Blackberry Memories
You gotta pick a bucket or two
..and a wee splash of water does not a bit o’harm
Come late August, it’s blackberry picking time in Ireland. Off we would go as children, tin in hand and a bucket to fill before teatime. Through hedges and ditches and fields afar, looking for the best and secret scrogs (bushes) with the biggest and ripest of berries.
The rural silence would occasionally be broken with an ‘ouch’ as one of us would get scratched by a prickly briar or stung by a nettle. But all would be worth it when the collection truck arrived, hoping and praying that your crop weighed heavy enough to earn a pound, a fortune to us at the time. Sometimes, a little added water could make up the weight, although we’re sure the driver always knew what we were up to. He would smile as he placed the hard- earned cash into our hands. Some weeks were good and others disappointing, but the lasting memories of time spent with siblings and friends is something money can’t buy.
Whenever we read Seamus Heaney’s wonderful poem ‘Blackberry Picking’ it takes us back to our childhood and we can still smell and taste those gorgeous fruits. He was obviously a blackberry picker himself.

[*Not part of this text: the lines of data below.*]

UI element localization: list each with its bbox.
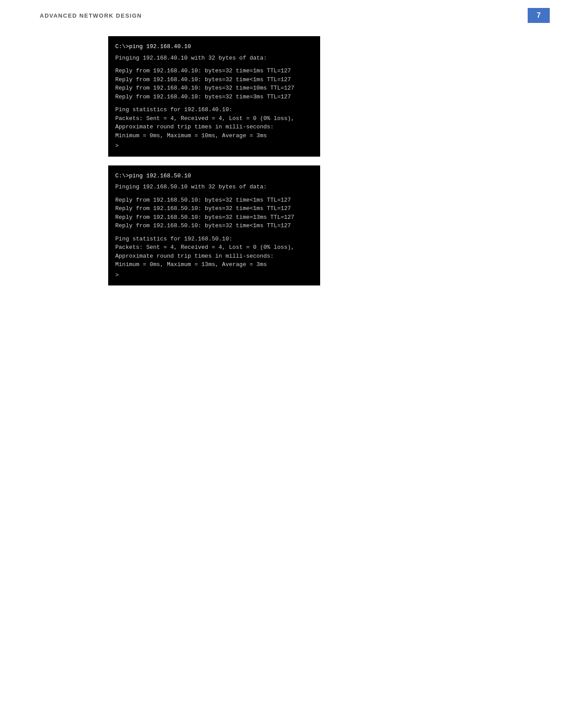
terminal2-stats-header: Ping statistics for 192.168.50.10: [115, 235, 313, 244]
content-area: C:\>ping 192.168.40.10 Pinging 192.168.4… [0, 27, 563, 312]
terminal-block-2: C:\>ping 192.168.50.10 Pinging 192.168.5… [108, 165, 320, 286]
terminal2-reply-3: Reply from 192.168.50.10: bytes=32 time=… [115, 213, 313, 222]
terminal1-stats-header: Ping statistics for 192.168.40.10: [115, 105, 313, 114]
terminal1-reply-4: Reply from 192.168.40.10: bytes=32 time=… [115, 93, 313, 101]
terminal1-approx: Approximate round trip times in milli-se… [115, 123, 313, 131]
page-header: ADVANCED NETWORK DESIGN 7 [0, 0, 563, 27]
terminal2-stats: Ping statistics for 192.168.50.10: Packe… [115, 235, 313, 269]
terminal1-command: C:\>ping 192.168.40.10 [115, 42, 313, 51]
terminal2-reply-4: Reply from 192.168.50.10: bytes=32 time<… [115, 221, 313, 230]
terminal1-reply-2: Reply from 192.168.40.10: bytes=32 time<… [115, 75, 313, 84]
terminal2-ping-header: Pinging 192.168.50.10 with 32 bytes of d… [115, 183, 313, 191]
terminal1-reply-1: Reply from 192.168.40.10: bytes=32 time=… [115, 67, 313, 75]
header-title: ADVANCED NETWORK DESIGN [40, 12, 142, 19]
terminal2-command: C:\>ping 192.168.50.10 [115, 172, 313, 180]
terminal2-reply-2: Reply from 192.168.50.10: bytes=32 time<… [115, 204, 313, 213]
terminal2-packets: Packets: Sent = 4, Received = 4, Lost = … [115, 243, 313, 252]
terminal2-approx: Approximate round trip times in milli-se… [115, 252, 313, 261]
terminal1-packets: Packets: Sent = 4, Received = 4, Lost = … [115, 114, 313, 123]
terminal1-ping-header: Pinging 192.168.40.10 with 32 bytes of d… [115, 54, 313, 63]
terminal1-cursor: > [115, 142, 313, 150]
terminal-block-1: C:\>ping 192.168.40.10 Pinging 192.168.4… [108, 36, 320, 157]
terminal1-stats: Ping statistics for 192.168.40.10: Packe… [115, 105, 313, 140]
terminal2-cursor: > [115, 271, 313, 280]
terminal2-reply-1: Reply from 192.168.50.10: bytes=32 time<… [115, 196, 313, 205]
terminal1-reply-3: Reply from 192.168.40.10: bytes=32 time=… [115, 84, 313, 93]
page-number-badge: 7 [528, 8, 550, 23]
terminal1-minmax: Minimum = 0ms, Maximum = 10ms, Average =… [115, 131, 313, 140]
terminal2-minmax: Minimum = 0ms, Maximum = 13ms, Average =… [115, 260, 313, 269]
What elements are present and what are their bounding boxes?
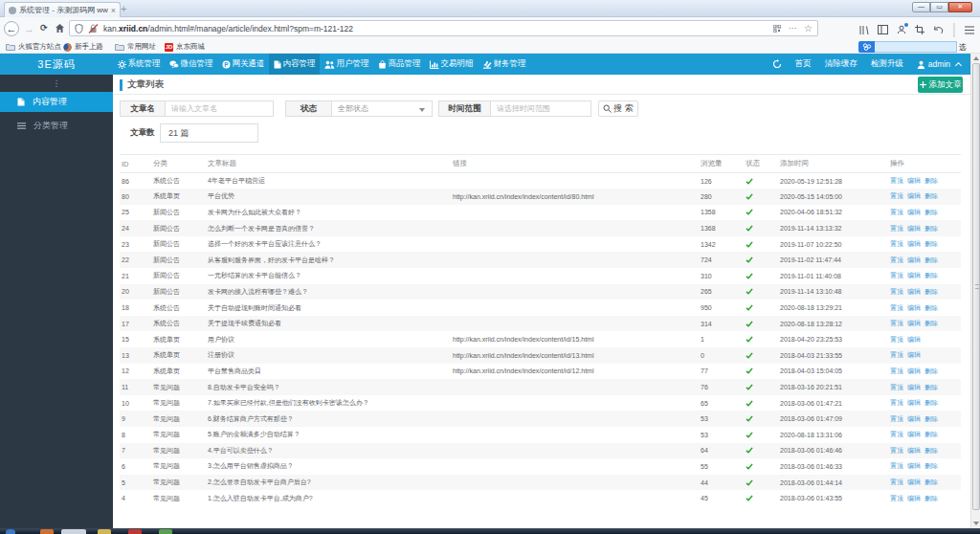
time-range-input[interactable]: 请选择时间范围 — [491, 100, 591, 117]
taskbar-window[interactable] — [61, 529, 86, 534]
close-button[interactable]: ✕ — [948, 2, 972, 12]
edit-link[interactable]: 编辑 — [907, 176, 921, 186]
url-bar[interactable]: kan.xriid.cn/admin.html#/manage/article/… — [69, 20, 818, 36]
delete-link[interactable]: 删除 — [924, 224, 938, 234]
edit-link[interactable]: 编辑 — [907, 383, 921, 392]
top-link[interactable]: 置顶 — [890, 461, 903, 471]
start-orb[interactable] — [6, 529, 15, 534]
page-scrollbar[interactable] — [970, 54, 980, 528]
top-link[interactable]: 置顶 — [890, 398, 903, 408]
top-link[interactable]: 置顶 — [890, 256, 903, 265]
edit-link[interactable]: 编辑 — [907, 446, 921, 456]
back-button[interactable]: ← — [4, 21, 19, 36]
nav-item-6[interactable]: 交易明细 — [425, 54, 478, 75]
top-link[interactable]: 置顶 — [890, 383, 903, 392]
edit-link[interactable]: 编辑 — [907, 191, 921, 201]
edit-link[interactable]: 编辑 — [907, 208, 921, 217]
edit-link[interactable]: 编辑 — [907, 430, 921, 439]
top-link[interactable]: 置顶 — [890, 191, 903, 201]
bookmark-item[interactable]: 火狐官方站点 — [6, 41, 61, 53]
nav-item-0[interactable]: 系统管理 — [113, 54, 165, 75]
minimize-button[interactable]: — — [912, 2, 930, 12]
taskbar-green[interactable] — [159, 529, 172, 534]
delete-link[interactable]: 删除 — [924, 446, 938, 456]
top-link[interactable]: 置顶 — [890, 414, 903, 424]
bookmark-item[interactable]: JD 京东商城 — [165, 41, 205, 53]
home-link[interactable]: 首页 — [789, 58, 818, 70]
delete-link[interactable]: 删除 — [924, 271, 938, 280]
screenshot-icon[interactable] — [915, 25, 924, 34]
extension-box[interactable] — [858, 41, 957, 53]
delete-link[interactable]: 删除 — [924, 461, 938, 471]
tab-close-icon[interactable]: × — [111, 7, 116, 14]
delete-link[interactable]: 删除 — [924, 287, 938, 297]
delete-link[interactable]: 删除 — [924, 256, 938, 265]
nav-item-1[interactable]: 微信管理 — [165, 54, 217, 75]
qr-icon[interactable] — [773, 25, 781, 33]
add-article-button[interactable]: 添加文章 — [918, 77, 963, 93]
more-icon[interactable]: ⋯ — [789, 24, 796, 33]
scrollbar-thumb[interactable] — [972, 63, 980, 510]
extension-icon[interactable] — [858, 41, 875, 53]
status-select[interactable]: 全部状态 — [332, 100, 433, 117]
nav-item-2[interactable]: P网关通道 — [217, 54, 269, 75]
edit-link[interactable]: 编辑 — [907, 303, 921, 313]
taskbar-red[interactable] — [128, 529, 142, 534]
edit-link[interactable]: 编辑 — [907, 414, 921, 424]
delete-link[interactable]: 删除 — [924, 176, 938, 186]
extension-input[interactable] — [875, 41, 957, 53]
edit-link[interactable]: 编辑 — [907, 367, 921, 376]
browser-tab[interactable]: 系统管理 - 亲测源码网 www.q × — [4, 2, 121, 17]
brand-logo[interactable]: 3E源码 — [0, 54, 113, 75]
top-link[interactable]: 置顶 — [890, 224, 903, 234]
top-link[interactable]: 置顶 — [890, 319, 903, 328]
home-button[interactable] — [55, 23, 65, 33]
scroll-up-arrow[interactable] — [971, 54, 980, 63]
edit-link[interactable]: 编辑 — [907, 478, 921, 487]
delete-link[interactable]: 删除 — [924, 494, 938, 503]
user-menu[interactable]: admin — [910, 59, 968, 69]
delete-link[interactable]: 删除 — [924, 430, 938, 439]
edit-link[interactable]: 编辑 — [907, 398, 921, 408]
delete-link[interactable]: 删除 — [924, 398, 938, 408]
shield-icon[interactable] — [75, 24, 83, 33]
edit-link[interactable]: 编辑 — [907, 319, 921, 328]
top-link[interactable]: 置顶 — [890, 494, 903, 503]
reload-button[interactable]: ⟳ — [40, 23, 48, 33]
top-link[interactable]: 置顶 — [890, 287, 903, 297]
bookmark-star-icon[interactable]: ☆ — [804, 23, 813, 33]
refresh-icon[interactable] — [766, 59, 789, 69]
delete-link[interactable]: 删除 — [924, 191, 938, 201]
new-tab-button[interactable]: + — [121, 3, 126, 14]
bookmark-item[interactable]: 常用网址 — [115, 41, 156, 53]
delete-link[interactable]: 删除 — [924, 414, 938, 424]
undo-icon[interactable] — [933, 26, 944, 34]
maximize-button[interactable]: ▭ — [930, 2, 948, 12]
nav-item-4[interactable]: 用户管理 — [320, 54, 373, 75]
edit-link[interactable]: 编辑 — [907, 461, 921, 471]
nav-item-5[interactable]: 商品管理 — [373, 54, 425, 75]
nav-item-3[interactable]: 内容管理 — [269, 54, 320, 75]
menu-icon[interactable] — [965, 26, 974, 34]
account-icon[interactable] — [897, 25, 906, 34]
delete-link[interactable]: 删除 — [924, 319, 938, 328]
edit-link[interactable]: 编辑 — [907, 256, 921, 265]
nav-item-7[interactable]: 财务管理 — [478, 54, 530, 75]
taskbar-folder[interactable] — [98, 529, 111, 534]
top-link[interactable]: 置顶 — [890, 176, 903, 186]
taskbar-firefox[interactable] — [40, 529, 54, 534]
sidebar-icon[interactable] — [878, 25, 888, 34]
top-link[interactable]: 置顶 — [890, 208, 903, 217]
top-link[interactable]: 置顶 — [890, 478, 903, 487]
top-link[interactable]: 置顶 — [890, 446, 903, 456]
delete-link[interactable]: 删除 — [924, 383, 938, 392]
edit-link[interactable]: 编辑 — [907, 350, 921, 360]
sidebar-toggle[interactable]: ⋮ — [0, 75, 113, 92]
article-name-input[interactable]: 请输入文章名 — [166, 100, 274, 117]
sidebar-item-1[interactable]: 分类管理 — [0, 116, 113, 136]
delete-link[interactable]: 删除 — [924, 239, 938, 249]
edit-link[interactable]: 编辑 — [907, 287, 921, 297]
edit-link[interactable]: 编辑 — [907, 239, 921, 249]
search-button[interactable]: 搜 索 — [598, 100, 638, 117]
edit-link[interactable]: 编辑 — [907, 335, 921, 345]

Recipe for Irish Blackberry and Apple Pie
Ingredients:
For the pastry (you can always cheat and buy pre-prepared shortcrust pastry - Shhh! We won’t tell)
2 cups cream flour (if you can’t get cream flour use self-raising)
1/2 cup Irish butter (must be Irish)
Pinch of Salt
Ice Water
For the filling and prep
3 cups fresh blackberries
3 cups Peeled sliced apples
1/2 cup Sugar
2 tablespoons cream flour (for rolling out)
2 tablespoons Irish butter
Method:
1. Make shortcrust pastry using cream flour, Irish butter and ice water, then chill.
2. Roll out half the pastry and line a 9″ tin plate, then chill.
3. Mix blackberries, apples, sugar and cream flour together, add a pinch of salt.
4. Place in a chilled pie plate and dot top with the Irish butter. Chill again.
5. Roll out the second half of the pastry.
6. Place over fruit, dampen edges and decorate before sealing. You can get adventurous here or keep it simple.
7. Pinch the edges for decoration and prick top to allow steam to escape.
8. Place pie plate on baking sheet (this will catch any juices).
9. Bake at 425F (220C) for 15 minutes.
10. Reduce heat to 375F (190C)
11. Bake for 20-30 minutes or until top is nicely browned.
Picking
The thorns can be vicious thorns and anyone who tries to pick the fruit ends up with a scratch or two to show for their efforts. The fruit is red at first only becoming purple-black when ripe so then it’s a race to get the best before the competition - the birds and the other pickers. Our Irish Blackberry is a native plant and belongs to the family Rosaceae.